What a pianist Pressler was! Warmly recommend this set. It's also designed to take up minimum room on the shelf, which I appreciate. If anyone doesn't already have most of the repertoire you couldn't do better than this. Of course the BAT would not be first choice in every work or even most,but they are a consummate trio, and it is good to have their unity of vision across the 60 CDs.


----------



## Weston

Tempting, but goodness me that's kind of an ugly package. (Yes, that sort of thing matters to me.)


----------



## Steatopygous

What's inside is excellent, if that helps. I already had a good chunk of it, but the duplication is worth it.
However, your point is well-founded - it's not an imaginatively packaged collection.


----------



## Chipomarc

Steatopygous said:


> What's inside is excellent, if that helps. I already had a good chunk of it, but the duplication is worth it.
> However, your point is well-founded - it's not an imaginatively packaged collection.
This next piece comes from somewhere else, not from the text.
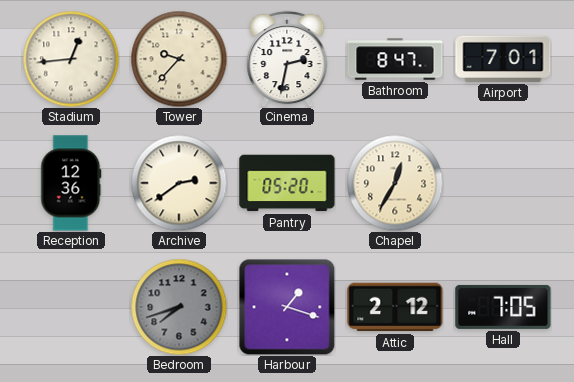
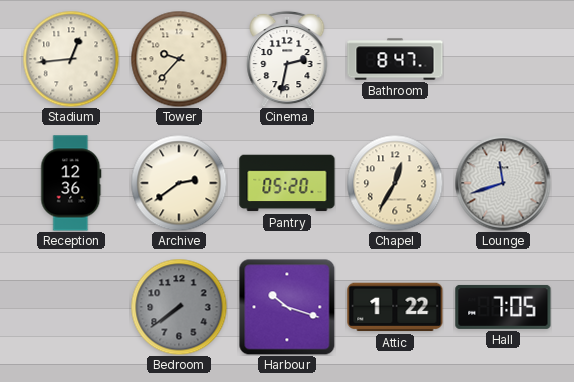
Airport: 7:01 -> none
Lounge: none -> 11:42
Bedroom: 7:42 -> 7:39
Harbour: 1:18 -> 10:18
Attic: 2:12 -> 1:22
For being Beaux Arts and all I'm just not getting any Greco-Roman elements vibes out of the container.


----------



## Weston

I'm not dismissing it out of hand. It looks like a quick way to overflow one's collection overnight. I only have their three Brahms piano trios (or four if you count No. 4 in A major, Anh. 4/5 which my notes say is spurious), all excellent.


----------



## Pugg

Weston said:


> Tempting, but goodness me that's kind of an ugly package. (Yes, that sort of thing matters to me.)


I always think of the people who bought this all , or most of them as single (double) CD"S at full price over the years.
As for the box, I couldn't care less.


----------



## elgar's ghost

I have the BAT playing Mozart, Beethoven, Schubert, Schumann and Brahms as a trio and also augmented by other players for various quartets and quintets.

Even though they were with Philips for most of their career that's still quite a hefty boxed set assuming most or all of the contents were previously available.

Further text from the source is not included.